Joining date in my current employment is 11 May 2010,but I have wrongly mentioned 12 May 2010 in EOI (1 day later).Now I got the invitation, so I cannot make any change in EOI.Please suggest me what should I do while filing 189 visa.


----------



## BretSavage (Sep 2, 2014)

Aksh said:


> Joining date in my current employment is 11 May 2010,but I have wrongly mentioned 12 May 2010 in EOI (1 day later).Now I got the invitation, so I cannot make any change in EOI.Please suggest me what should I do while filing 189 visa.

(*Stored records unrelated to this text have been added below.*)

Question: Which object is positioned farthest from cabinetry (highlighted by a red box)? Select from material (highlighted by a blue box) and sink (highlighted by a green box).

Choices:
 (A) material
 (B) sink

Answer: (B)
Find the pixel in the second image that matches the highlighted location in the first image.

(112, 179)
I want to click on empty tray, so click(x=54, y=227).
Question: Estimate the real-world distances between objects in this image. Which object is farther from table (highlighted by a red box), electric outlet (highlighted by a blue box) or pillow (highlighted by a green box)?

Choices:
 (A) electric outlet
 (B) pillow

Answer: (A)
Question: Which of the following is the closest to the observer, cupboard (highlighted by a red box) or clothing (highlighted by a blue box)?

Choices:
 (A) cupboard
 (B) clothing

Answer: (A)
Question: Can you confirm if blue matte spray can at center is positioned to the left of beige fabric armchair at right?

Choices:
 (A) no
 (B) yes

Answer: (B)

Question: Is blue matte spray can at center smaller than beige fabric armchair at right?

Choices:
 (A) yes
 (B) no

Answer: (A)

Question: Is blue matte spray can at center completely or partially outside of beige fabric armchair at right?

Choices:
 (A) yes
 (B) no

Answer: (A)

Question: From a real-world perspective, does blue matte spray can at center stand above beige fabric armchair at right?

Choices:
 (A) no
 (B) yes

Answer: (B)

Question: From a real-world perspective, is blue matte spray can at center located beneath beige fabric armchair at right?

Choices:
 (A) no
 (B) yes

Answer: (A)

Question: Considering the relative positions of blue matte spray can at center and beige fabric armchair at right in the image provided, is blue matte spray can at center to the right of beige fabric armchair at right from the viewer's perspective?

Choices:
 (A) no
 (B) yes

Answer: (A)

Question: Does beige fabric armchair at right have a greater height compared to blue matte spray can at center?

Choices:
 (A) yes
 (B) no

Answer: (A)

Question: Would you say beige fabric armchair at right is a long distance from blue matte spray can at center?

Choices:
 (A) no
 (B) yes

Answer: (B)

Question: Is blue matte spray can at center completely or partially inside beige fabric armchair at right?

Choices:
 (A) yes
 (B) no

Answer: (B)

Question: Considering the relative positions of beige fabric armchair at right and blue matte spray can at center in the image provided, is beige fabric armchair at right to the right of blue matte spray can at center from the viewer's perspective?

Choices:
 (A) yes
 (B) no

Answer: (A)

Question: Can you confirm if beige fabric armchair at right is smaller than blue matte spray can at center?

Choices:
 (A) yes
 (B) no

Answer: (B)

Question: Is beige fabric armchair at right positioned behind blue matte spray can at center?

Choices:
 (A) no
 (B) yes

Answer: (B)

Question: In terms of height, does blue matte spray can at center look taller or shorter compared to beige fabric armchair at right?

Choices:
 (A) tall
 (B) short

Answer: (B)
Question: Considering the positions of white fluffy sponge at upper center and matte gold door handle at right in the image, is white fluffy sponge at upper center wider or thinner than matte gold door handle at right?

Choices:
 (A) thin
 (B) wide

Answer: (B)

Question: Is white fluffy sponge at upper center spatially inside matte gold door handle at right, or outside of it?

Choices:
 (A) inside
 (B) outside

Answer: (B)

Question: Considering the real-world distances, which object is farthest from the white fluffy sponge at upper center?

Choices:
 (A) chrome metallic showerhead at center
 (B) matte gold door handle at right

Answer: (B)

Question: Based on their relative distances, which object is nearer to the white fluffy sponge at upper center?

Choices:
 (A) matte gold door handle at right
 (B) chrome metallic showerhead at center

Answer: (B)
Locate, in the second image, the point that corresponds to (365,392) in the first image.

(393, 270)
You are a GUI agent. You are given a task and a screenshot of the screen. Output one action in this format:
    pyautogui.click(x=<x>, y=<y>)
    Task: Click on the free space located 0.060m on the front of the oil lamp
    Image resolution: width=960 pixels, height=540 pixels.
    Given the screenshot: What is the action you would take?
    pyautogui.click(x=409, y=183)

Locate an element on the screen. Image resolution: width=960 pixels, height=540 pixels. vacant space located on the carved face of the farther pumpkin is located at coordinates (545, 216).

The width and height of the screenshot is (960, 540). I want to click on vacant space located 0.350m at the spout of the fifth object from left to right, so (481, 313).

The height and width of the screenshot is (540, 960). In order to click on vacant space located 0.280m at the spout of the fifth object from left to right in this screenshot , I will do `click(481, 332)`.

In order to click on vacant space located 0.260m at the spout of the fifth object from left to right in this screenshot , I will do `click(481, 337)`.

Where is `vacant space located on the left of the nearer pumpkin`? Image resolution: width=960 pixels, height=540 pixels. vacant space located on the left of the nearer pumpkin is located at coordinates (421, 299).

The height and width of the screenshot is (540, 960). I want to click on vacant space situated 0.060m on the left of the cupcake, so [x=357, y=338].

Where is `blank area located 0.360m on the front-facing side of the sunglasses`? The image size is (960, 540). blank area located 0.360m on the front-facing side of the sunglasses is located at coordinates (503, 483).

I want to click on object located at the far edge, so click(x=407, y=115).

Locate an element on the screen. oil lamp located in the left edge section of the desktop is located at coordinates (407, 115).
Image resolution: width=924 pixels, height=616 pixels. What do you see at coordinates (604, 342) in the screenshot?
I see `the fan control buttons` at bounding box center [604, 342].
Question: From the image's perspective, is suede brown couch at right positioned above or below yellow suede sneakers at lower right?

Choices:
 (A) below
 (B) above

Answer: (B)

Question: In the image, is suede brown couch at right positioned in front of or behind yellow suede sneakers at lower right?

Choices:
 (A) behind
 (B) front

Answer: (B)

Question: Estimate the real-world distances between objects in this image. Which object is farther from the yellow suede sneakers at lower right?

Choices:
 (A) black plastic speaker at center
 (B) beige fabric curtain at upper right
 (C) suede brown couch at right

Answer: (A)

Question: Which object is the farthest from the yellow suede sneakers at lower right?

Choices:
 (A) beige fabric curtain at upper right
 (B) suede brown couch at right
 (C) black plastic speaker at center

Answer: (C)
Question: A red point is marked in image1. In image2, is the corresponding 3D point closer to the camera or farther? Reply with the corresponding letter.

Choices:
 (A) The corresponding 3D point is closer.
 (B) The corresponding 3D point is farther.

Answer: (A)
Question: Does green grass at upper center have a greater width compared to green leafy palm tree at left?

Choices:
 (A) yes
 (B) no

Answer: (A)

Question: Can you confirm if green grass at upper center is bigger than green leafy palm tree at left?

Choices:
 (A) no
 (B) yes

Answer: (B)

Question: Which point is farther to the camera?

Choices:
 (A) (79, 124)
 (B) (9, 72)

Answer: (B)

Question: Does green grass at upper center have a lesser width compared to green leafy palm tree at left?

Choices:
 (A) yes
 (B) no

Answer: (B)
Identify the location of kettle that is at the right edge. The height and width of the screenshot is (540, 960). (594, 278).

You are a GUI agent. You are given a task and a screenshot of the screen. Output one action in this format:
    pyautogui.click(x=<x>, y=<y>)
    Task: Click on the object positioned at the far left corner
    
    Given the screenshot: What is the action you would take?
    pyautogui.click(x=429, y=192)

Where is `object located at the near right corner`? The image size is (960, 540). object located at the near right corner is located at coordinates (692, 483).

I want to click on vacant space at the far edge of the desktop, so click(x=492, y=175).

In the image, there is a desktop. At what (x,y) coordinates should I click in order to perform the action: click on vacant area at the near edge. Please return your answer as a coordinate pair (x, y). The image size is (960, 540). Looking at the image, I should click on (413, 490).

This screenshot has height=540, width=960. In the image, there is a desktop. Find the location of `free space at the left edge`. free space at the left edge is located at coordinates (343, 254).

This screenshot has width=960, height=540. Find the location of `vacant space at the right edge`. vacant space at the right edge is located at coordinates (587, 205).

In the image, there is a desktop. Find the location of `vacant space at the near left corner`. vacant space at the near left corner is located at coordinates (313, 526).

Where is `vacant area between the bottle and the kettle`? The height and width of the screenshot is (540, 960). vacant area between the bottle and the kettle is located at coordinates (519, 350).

Hopefully it wont make much of a difference....however if you can get a new letter from ur employer


----------



## Aksh (Oct 29, 2014)

Actually ,I cannot get a letter for a wrong date.Can I fill the correct date in Visa application but it is one day difference with EOI.However,this mistake does not affect claimed points.


----------



## GinjaNINJA (Apr 29, 2014)

No big deal. 
Enter right details in eVisa app form.


----------



## gerardOZ (Jul 13, 2014)

I had made the same mistake, with the difference of 5 days. i just put the correct date in the evisa 
and did not fill up form 1023 but just now i received the grant


----------



## Aksh (Oct 29, 2014)

Thanks all for ur suggestions.


----------



## BretSavage (Sep 2, 2014)

gerardOZ said:


> I had made the same mistake, with the difference of 5 days. i just put the correct date in the evisa
> and did not fill up form 1023 but just now i received the grant


Congratz.....lane:


----------



## TheExpatriate (Feb 7, 2014)

nothing to worry about ..... mention the right dates in eVisa and Form 80, and if you wanna make it look like the innocent mistake that it really is, submit form 1023


----------



## TheExpatriate (Feb 7, 2014)

besides, you actually underclaimed instead of overclaiming


----------



## Aksh (Oct 29, 2014)

Thanks.I will correctly fill in eVisa and form 80.In case if I make any other mistakes while submitting, I will use 1023 form to include this alstherwise I just leave it.


----------



## horizon80 (May 25, 2016)

*Did you get the grant without 1023*



Aksh said:


> Thanks.I will correctly fill in eVisa and form 80.In case if I make any other mistakes while submitting, I will use 1023 form to include this alstherwise I just leave it.


Hello 

I too did one day error in EOI for my overseas employment tenure i.e. I left UK on 20 Nov 2011 while I mentioned 19 Nov 2011. Similarly I entered India on 21 Nov 2011 while I mentioned 20 Nov 2011. It doesn't affect my total work experience. Do I need to do any correction? What dates should I fill in eVisa form?

Thanks
KH


----------